# Solved: visual basic problems sorting numbers



## Sysco (Apr 13, 2005)

hi,
I'm trying to sort 6 numbers in descending order from best to worst and store them into new variables using VB. I can't seem to be able to do it and need any help you can give me as soon as possible.

I have attached the code (in zip) and I have all the comments in there relating to what I want to do.


----------



## OBP (Mar 8, 2005)

Can you post the VB on here please?


----------



## Sysco (Apr 13, 2005)

of course, here it is:

Option Explicit
Dim one, two, three, four, five, six As Integer
Dim best, secondbest, thirdbest, fourthbest, fifthbest, sixthbest As Integer

'dont worry about any checks, they're not included here 

Private Sub Command1_Click()

'NOW, WHAT I NEED HERE IS THIS:
'1. STORE 6 SCORE SUMS INTO 6 VARIABLES
' (example of this formula is below);

one = Val(lblinputA.Caption) + Val(lblinputA_bonus.Caption)
two = Val(lblinputB.Caption) + Val(lblinputB_bonus.Caption)
three = Val(lblinputC.Caption) + Val(lblinputC_bonus.Caption)
four = Val(lblinputD.Caption) + Val(lblinputD_bonus.Caption)
five = Val(lblinputE.Caption) + Val(lblinputE_bonus.Caption)
six = Val(lblinputF.Caption) + Val(lblinputF_bonus.Caption)

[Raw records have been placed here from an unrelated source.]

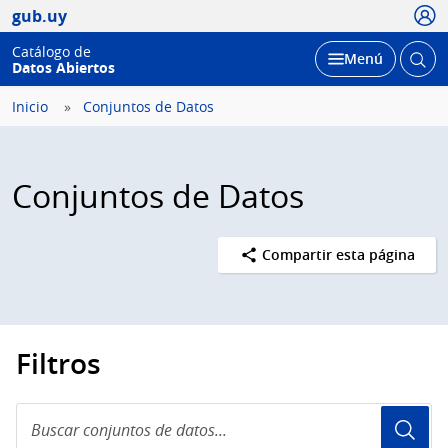
Usua
gub.uy
Catálogo de
Abrir
Desplegar
Menú
Datos Abiertos
busc
Inicio
Conjuntos de Datos
Conjuntos de Datos
Compartir esta página
Filtros
Buscar
conjuntos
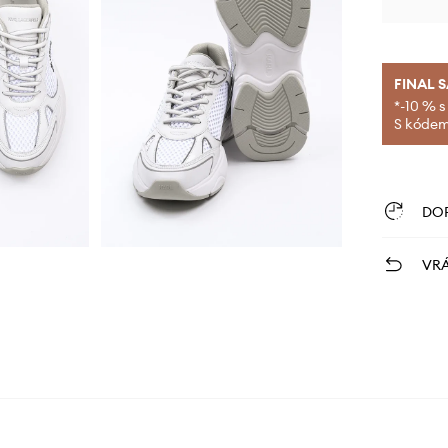
FINAL 
*-10 % s
S kódem 
DO
VRÁ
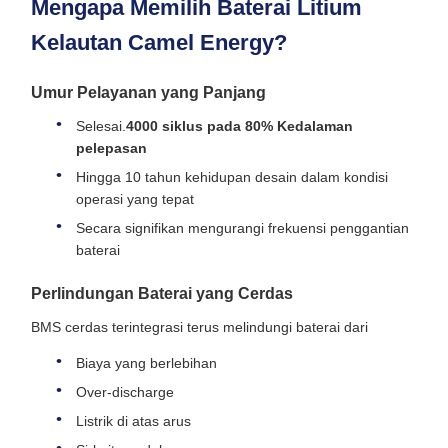
Mengapa Memilih Baterai Litium
Kelautan Camel Energy?
Umur Pelayanan yang Panjang
Selesai.
4000 siklus pada 80% Kedalaman
pelepasan
Hingga 10 tahun kehidupan desain dalam kondisi
operasi yang tepat
Secara signifikan mengurangi frekuensi penggantian
baterai
Perlindungan Baterai yang Cerdas
BMS cerdas terintegrasi terus melindungi baterai dari
Biaya yang berlebihan
Over-discharge
Listrik di atas arus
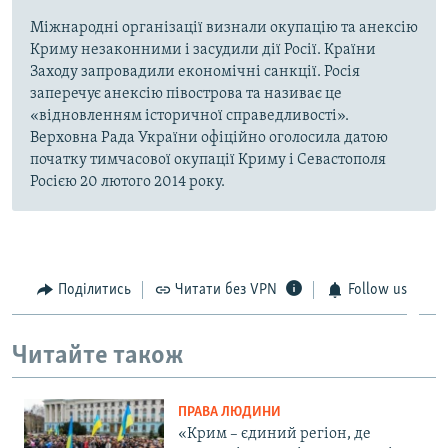
Міжнародні організації визнали окупацію та анексію
Криму незаконними і засудили дії Росії. Країни
Заходу запровадили економічні санкції. Росія
заперечує анексію півострова та називає це
«відновленням історичної справедливості».
Верховна Рада України офіційно оголосила датою
початку тимчасової окупації Криму і Севастополя
Росією 20 лютого 2014 року.
Поділитись
Читати без VPN
Follow us
Читайте також
ПРАВА ЛЮДИНИ
«Крим – єдиний регіон, де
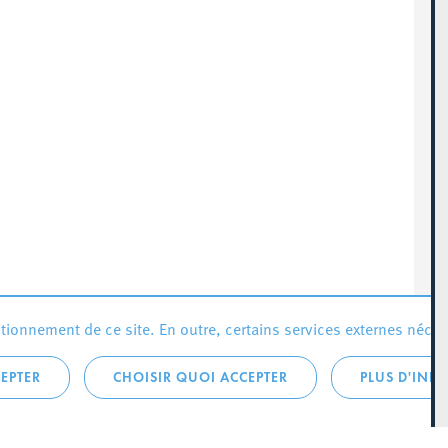
ionnement de ce site. En outre, certains services externes néces
EPTER
CHOISIR QUOI ACCEPTER
PLUS D'INF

'2. ARRANGE THOSE 6 VARIABLES IN ORDER AND THEN PLACE THOSE IN NEW VARIABLES
' SO IT IS EASIER TO WORK WITH, FOR EXAMPLE, PLACE THE BEST SCORE INTO A NEW
' VARIABLE "BEST", THEN "SECONDBEST" AND SO ON.
' (i dont know how to do this...

'3. TAKE 50% FROM THE BEST AND 20% FROM THE LAST TWO, OR THE TWO WORST SCORES
' AND ADD THE REST TO MAKE UP A TOTAL.
'THIS LAST FORMULA SHOULD GO LIKE THIS:

lblTOTAL.Caption = (best * 50 / 100) + secondbest + thirdbest + fourthbest + (fifthbest * 20 / 100) + (sixthbest * 20 / 100)

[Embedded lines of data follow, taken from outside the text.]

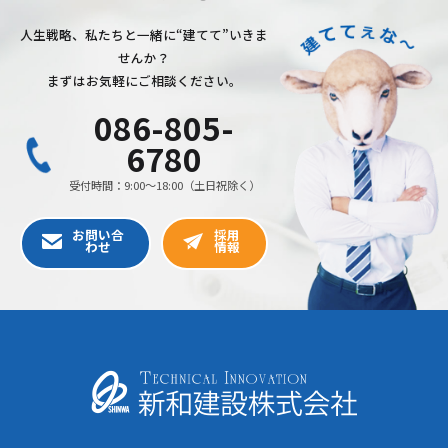
人生戦略、私たちと一緒に“建てて”いきま
せんか？
まずはお気軽にご相談ください。
086-805-
6780
受付時間：9:00〜18:00（土日祝除く）
お問い合
採用
わせ
情報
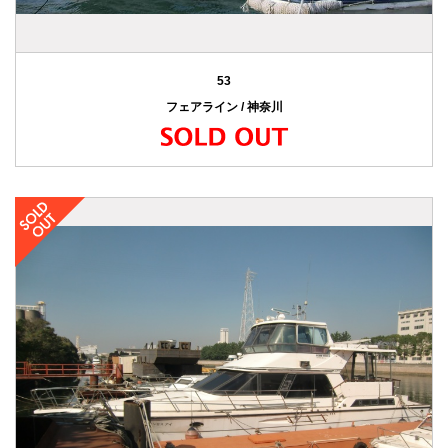
53
フェアライン / 神奈川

'what I would also like is that "best" variable be associated with the label which it belongs or
'more precisely to the player that this score has been assigned, this is not necessary but would
'be good... also, rather than doing this, would it be possible to arrange all the labels containing the names
', scores and bonuses in descending order from best to worst from top to bottom?? that way having it neater?

End Sub


----------



## OBP (Mar 8, 2005)

Is this going to be limited to just 6 values or do you need to have it flexible?


----------



## Kelly_in_LA (Jun 16, 2004)

I think you will be very pleased with what you can do if you spend some time reading about basic sorting algorithms. If you search for "visual basic" "bubble sort" "insertion sort", you can find many subroutines (macros) already written for you. However, you may find it easier to just read a plain English description about what the process is that a bubble sort (or any other sort) actually does, step by step. Once you understand the process, the code you need to write is fairly quick and simple.

Try these links:

Insertion Sort

Insertion Sort - Visual Basic Code

Selection Sort

Sorry I don't have time to go into more detail -- I'm rushing through here on my lunch break.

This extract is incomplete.